No, not strictly lower; I can imagine a scenario where you have >80% utilisation on your HTTP server on averge; now you'll have growing ephemeral TCP request queues once in a while; then you have to bump the node stats. Consider the alternative; a node that has no latency requirement; it can be utilised to a higher degree; 90-100%. Always at 100%? Then, scale out based on queue size, then scale down again.

1 comments

RabbitMQ isn't a great study in horizontal scalability and fault tolerance. Its clustering is garbage.

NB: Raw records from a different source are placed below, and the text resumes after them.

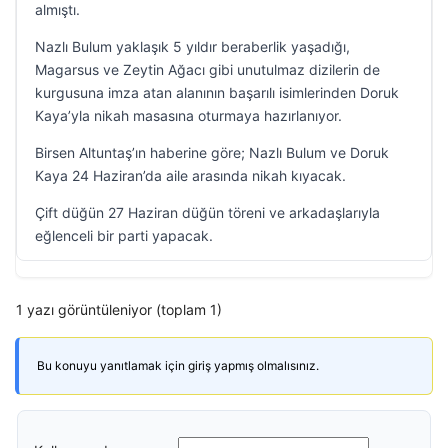
almıştı.
Nazlı Bulum yaklaşık 5 yıldır beraberlik yaşadığı,
Magarsus ve Zeytin Ağacı gibi unutulmaz dizilerin de
kurgusuna imza atan alanının başarılı isimlerinden Doruk
Kaya’yla nikah masasına oturmaya hazırlanıyor.
Birsen Altuntaş’ın haberine göre; Nazlı Bulum ve Doruk
Kaya 24 Haziran’da aile arasında nikah kıyacak.
Çift düğün 27 Haziran düğün töreni ve arkadaşlarıyla
eğlenceli bir parti yapacak.
1 yazı görüntüleniyor (toplam 1)
Bu konuyu yanıtlamak için giriş yapmış olmalısınız.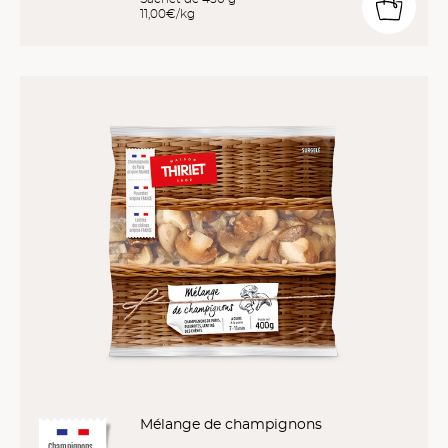
11,00€/kg
Mélange de champignons
Champignons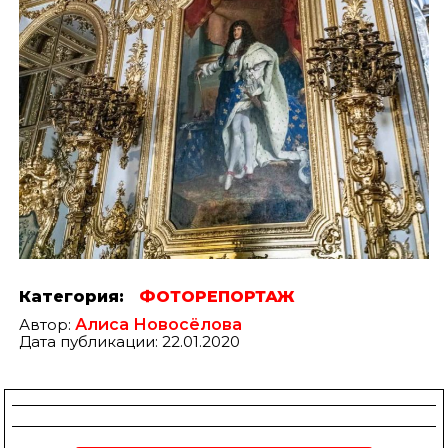
Категория:
ФОТОРЕПОРТАЖ
Автор:
Алиса Новосёлова
Дата публикации: 22.01.2020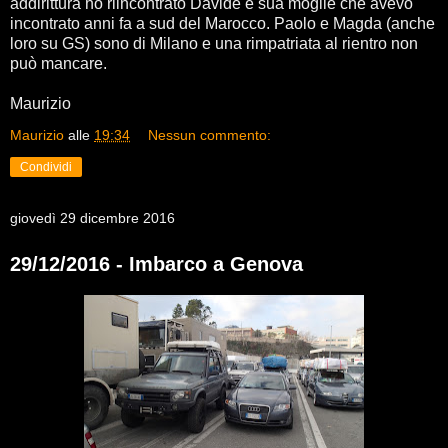
addirittura ho riincontrato Davide e sua moglie che avevo
incontrato anni fa a sud del Marocco. Paolo e Magda (anche
loro su GS) sono di Milano e una rimpatriata al rientro non
può mancare.
Maurizio
Maurizio
alle
19:34
Nessun commento:
Condividi
giovedì 29 dicembre 2016
29/12/2016 - Imbarco a Genova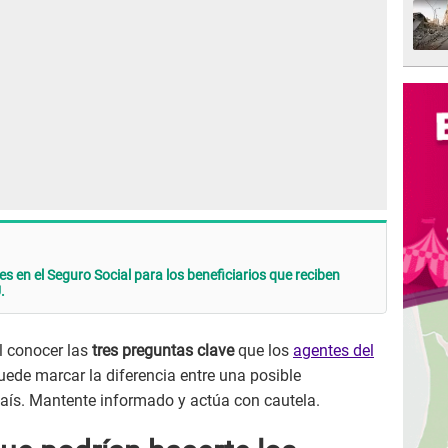
s en el Seguro Social para los beneficiarios que reciben
.
l conocer las
tres preguntas clave
que los
agentes del
ede marcar la diferencia entre una posible
país. Mantente informado y actúa con cautela.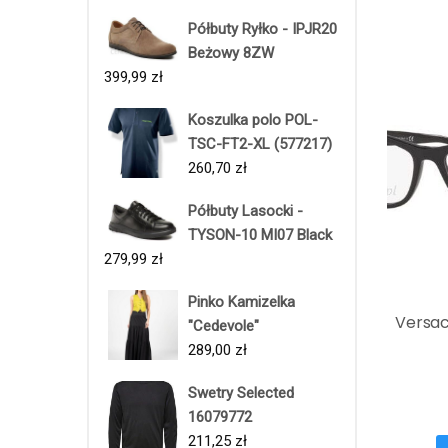
Półbuty Ryłko - IPJR20
Beżowy 8ZW
399,99
zł
Koszulka polo POL-
TSC-FT2-XL (577217)
260,70
zł
Półbuty Lasocki -
TYSON-10 MI07 Black
279,99
zł
Pinko Kamizelka
Versac
"Cedevole"
289,00
zł
Swetry Selected
16079772
211,25
zł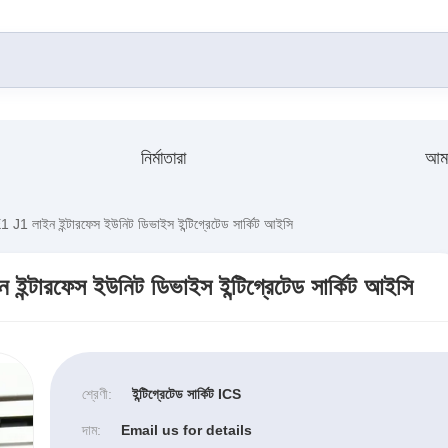
নির্মাতারা
আমা
 লাইন ইন্টারফেস ইউনিট ডিভাইস ইন্টিগ্রেটেড সার্কিট আইসি
টারফেস ইউনিট ডিভাইস ইন্টিগ্রেটেড সার্কিট আইসি
শ্রেণী:
ইন্টিগ্রেটেড সার্কিট ICS
দাম:
Email us for details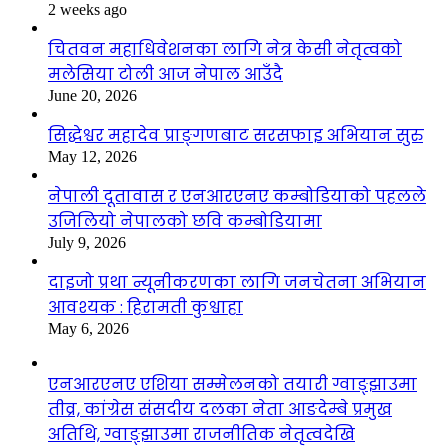
2 weeks ago
चितवन महाधिवेशनका लागि नेत्र केसी नेतृत्वको
मलेसिया टोली आज नेपाल आउँदै
June 20, 2026
सिद्धेश्वर महादेव प्राङ्गणबाट सरसफाइ अभियान सुरु
May 12, 2026
नेपाली दूतावास र एनआरएनए कम्बोडियाको पहलले
उजिलियो नेपालको छवि कम्बोडियामा
July 9, 2026
दाइजो प्रथा न्यूनीकरणका लागि जनचेतना अभियान
आवश्यक : हिरामती कुश्वाहा
May 6, 2026
एनआरएनए एशिया सम्मेलनको तयारी ग्वाङ्झाउमा
तीव्र, कांग्रेस संसदीय दलका नेता आङदेम्बे प्रमुख
अतिथि, ग्वाङ्झाउमा राजनीतिक नेतृत्वदेखि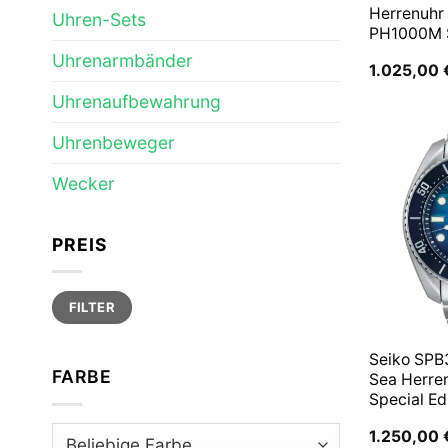
Herrenuhr
Uhren-Sets
PH1000M
Uhrenarmbänder
1.025,00
Uhrenaufbewahrung
Uhrenbeweger
Wecker
PREIS
Min.
Max.
FILTER
Preis
Preis
Seiko SPB
FARBE
Sea Herre
Special Ed
1.250,00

The only safe way to run a multinode RabbitMQ setup is to have it stop (the pause_minority setting) when it detects a network partition. Any other mode is lossy by definition. There's no safe HA mode that isn't lossy.

(RabbitMQ also wants a bunch of CPU and RAM. On Kubernetes you'll want to dedicate entire nodes to it to avoid problems.)

As an aside, I think the message queue model used by RabbitMQ has far outlived its usefulness. The big problem with this data model is that data disappears; there's no replay, and zero visibility into processed data; what should be a database that can always be queried at arbitrary points is instead of a conveyor belt that is always moving forward and discarding its history. (And, problematically, NACK is broken with respect to ordering; you can only discard or put back at the end of the queue, not ask to retry.) Kafka and NATS Streaming get this right.

I used RMQ because I just finished a smaller study of its properties when running it on Kube.

In fact, its clustering on Kubernetes is really well done. It's very easy to get up and running and to use from an operations standpoint.

`pause_minority` yes, so there's a setting for this. No safe HA mode? Could you explain that further? It is not entailed by your previous statements.

I did a load test in the above mentioned study and each node in the 5-node cluster hovered around 300 mCPU and 250 MiB with a throughput of 10 MiB/s of messages in publisher-confirms + consumer auto-ack + 100 inflight —mode. That was 7x our needs so I left it there for now.

A model in computing does not outlive its usefulness because you say so:

- no replay: not needed; we're contrasting with RPC here which also does not have replay - zero visibility: this is false as there are lots of metrics and libraries focused on AMQP - should be a database: no, it should be a networked queue with atomic broadcast in the happy case (unhappy case: see FLP result) - NACK does not do what you think it does; it puts the message as close to the head of the queue as possible and even putting at the back of the queue like RMQ did around v1 is a valid resolution, because you don't get ordering guarantees nor exactly-once in a distributed queue, generally (Kafka does not give you exactly once [see atomic producers RFC on their Wiki and the consumers are not transactional so they don't consume exactly-once either])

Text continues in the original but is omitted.